◆ What this task involves ◆
Every record must be repeated exactly; omit any pictures they contain.
___ Provided entries ___
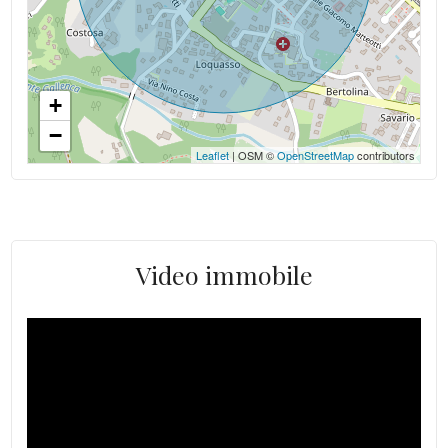
+
−
Leaflet
| OSM ©
OpenStreetMap
contributors
Video immobile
___
◆ Response area ◆
+
−
Leaflet
| OSM ©
OpenStreetMap
contributors
Video immobile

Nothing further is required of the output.